La pregunta me pareció particularmente ridícula, viniendo de un hombre. Sí, él siempre había demostrado tener una sensibilidad cautivadora, pero seguía siendo un hombre. A ellos nunca les importaba el amor. Sus matrimonios eran acuerdos comerciales. Recordé las palabras de madame: sólo los tontos se casan por amor
Mi silencio pareció responderle a monsieur. Se acomodó de nuevo en la poltrona y me lanzó otra pregunta, que me golpeó como un dardo.
- ¿Lo amas?
Lo miré por un instante y luego aparté la mirada. No tenía por qué responderle. Aunque quería decirle la verdad, supe que no era conveniente.

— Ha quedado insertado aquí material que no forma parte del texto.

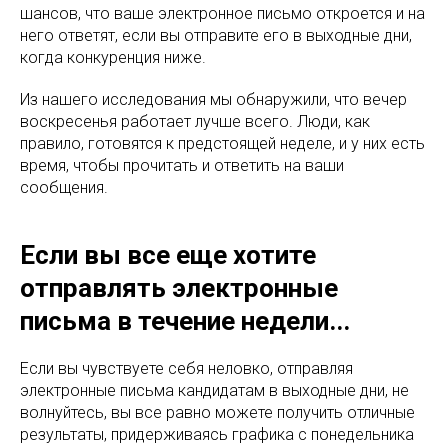
шансов, что ваше электронное письмо откроется и на
него ответят, если вы отправите его в выходные дни,
когда конкуренция ниже.
Из нашего исследования мы обнаружили, что вечер
воскресенья работает лучше всего. Люди, как
правило, готовятся к предстоящей неделе, и у них есть
время, чтобы прочитать и ответить на ваши
сообщения.
Если вы все еще хотите
отправлять электронные
письма в течение недели...
Если вы чувствуете себя неловко, отправляя
электронные письма кандидатам в выходные дни, не
волнуйтесь, вы все равно можете получить отличные
результаты, придерживаясь графика с понедельника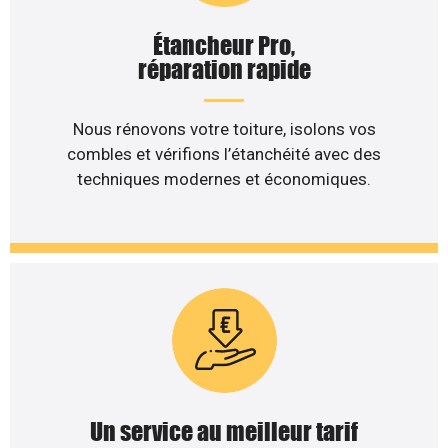
Étancheur Pro,
réparation rapide
Nous rénovons votre toiture, isolons vos
combles et vérifions l’étanchéité avec des
techniques modernes et économiques.
Un service au meilleur tarif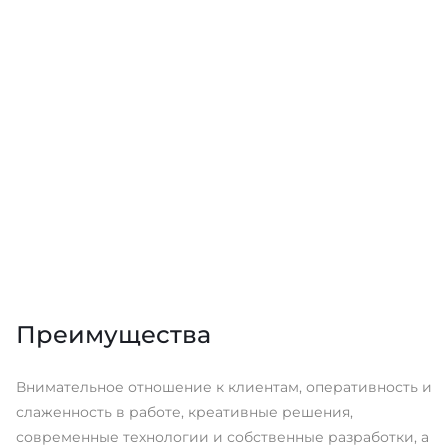
Преимущества
Внимательное отношение к клиентам, оперативность и
слаженность в работе, креативные решения,
современные технологии и собственные разработки, а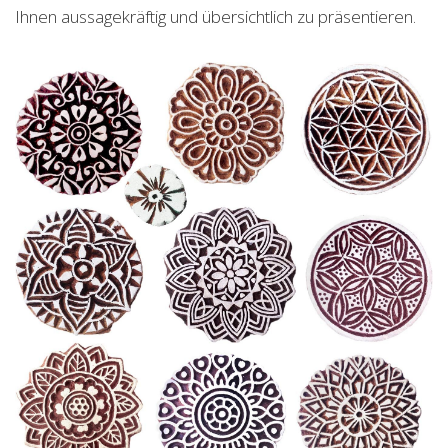
Ihnen aussagekräftig und übersichtlich zu präsentieren.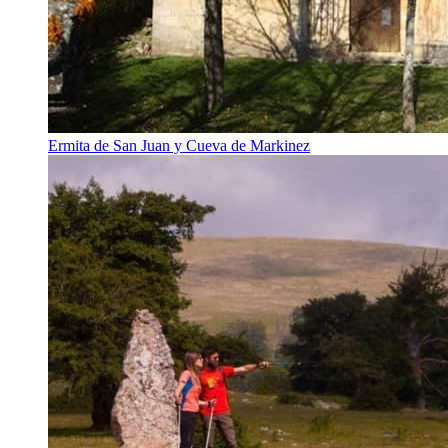
Ermita de San Juan y Cueva de Markinez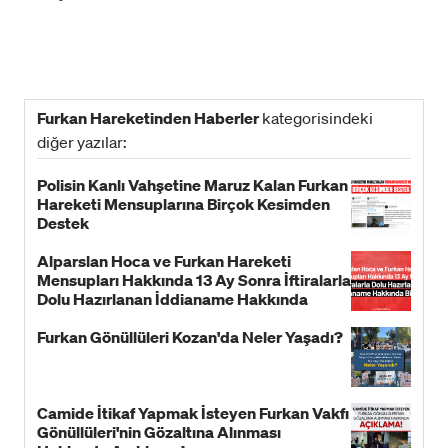
Furkan Hareketinden Haberler
kategorisindeki
diğer yazılar:
Polisin Kanlı Vahşetine Maruz Kalan Furkan
Hareketi Mensuplarına Birçok Kesimden
Destek
Alparslan Hoca ve Furkan Hareketi
Mensupları Hakkında 13 Ay Sonra İftiralarla
Dolu Hazırlanan İddianame Hakkında
Bildiri!
Furkan Gönüllüleri Kozan'da Neler Yaşadı?
Camide İtikaf Yapmak İsteyen Furkan Vakfı
Gönüllüleri'nin Gözaltına Alınması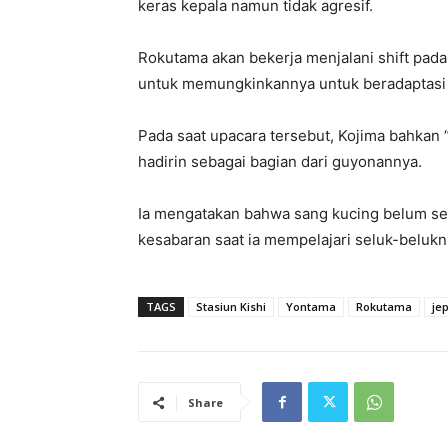
keras kepala namun tidak agresif.
Rokutama akan bekerja menjalani shift pada 
untuk memungkinkannya untuk beradaptasi 
Pada saat upacara tersebut, Kojima bahkan 
hadirin sebagai bagian dari guyonannya.
Ia mengatakan bahwa sang kucing belum se
kesabaran saat ia mempelajari seluk-belukn
TAGS
Stasiun Kishi
Yontama
Rokutama
je
Share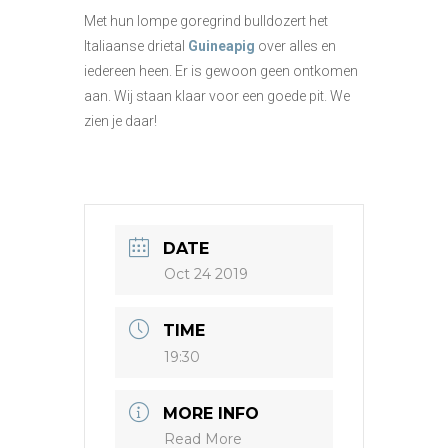
Met hun lompe goregrind bulldozert het
Italiaanse drietal
Guineapig
over alles en
iedereen heen. Er is gewoon geen ontkomen
aan. Wij staan klaar voor een goede pit. We
zien je daar!
DATE
Oct 24 2019
TIME
19:30
MORE INFO
Read More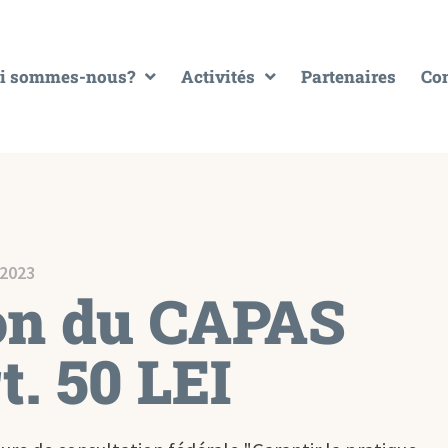
i sommes-nous?
Activités
Partenaires
Con
 2023
ion du CAPAS
t. 50 LEI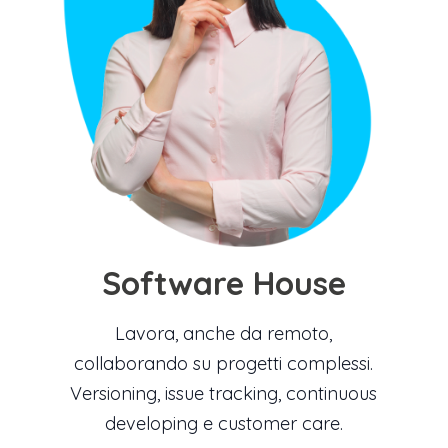
Software House
Lavora, anche da remoto,
collaborando su progetti complessi.
Versioning, issue tracking, continuous
developing e customer care.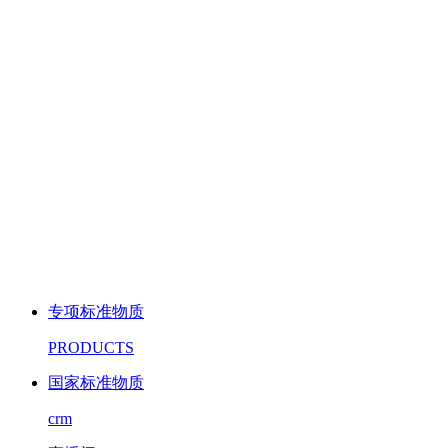
专项标准物质
PRODUCTS
国家标准物质
crm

- Ya veo- dijo, sus ojos cristalizados por alguna razón- Entonces no te molestaré más. Tal vez es mejor así
Se levantó rápidamente e hizo el ademán de irse. No entendí su reacción y no quise que se fuera así. Esta vez fui yo quien lo detuvo.
- De todas maneras volveré a la Hortensua- dije- Me disculparé con Jennifer por todo lo que ocurrió.
Él se volvió rápidamente. En realidad parecía tener mucha prisa. Esquivó mi mirada cuantas veces intenté atraparla.
- No te preocupes, no tienes por qué disculparte. Nada fue tu culpa... dijo- De todas formas, ella no va a durar mucho allí. En cuanto papá termine los trámites de independencia de la familia, y te aseguro que será pronto, la llevaré conmigo a nuestra casa.
- ¿En serio?- dije, con cierta nostalgia- ¿Van a irse?
- Claro que sí- dijo- Y a partir de eso, va a volver a vivir como quien realmente es: mi hermana, una Mc. Dowell legítima como James, como los demás herederos y como yo. Además, ya es hora. Sabes que odio verla como la mucama que no es
Esa fue su despedida. Me quedé allí sentada pensando en lo parecidas que resultaban la vida de Jennifer y la mía. Justo cuando yo recuperaba mi lugar, ella también.
Supuse que iba a ser un evento feliz.
Me entristeció el no poder estar allí para verlo.

A la mañana siguiente, los Mc. Dowell partirían a Francia. Madame me lo dijo esa noche después de la cena. Luego de comer, nos reunimos al lado de una ventana mientras la familia reposaba y me preguntó que haría. ¿Me quedaría en Italia, o recogería mis pasos en Francia? Siempre había optado por lo segundo, y así se lo dije. Ella asintió lentamente y luego me miró a los ojos.
- Tendremos que ver qué opina su futuro esposo de eso. Tal vez no le guste tal vez sí. Prepárese para cualquier cosa.
Aquello me pareció insultante. ¿Tenía que pedirle permiso a mi futuro esposo para ir a recoger mis cosas y despedirme de mis amigos? Que yo supiera, hasta que el ministro no nos casara, él no tenía ningún poder sobre mí y hasta después de eso tendría que aprender que yo no era el nuevo mueble de su casa, por lo tanto, haría lo que considerara adecuado.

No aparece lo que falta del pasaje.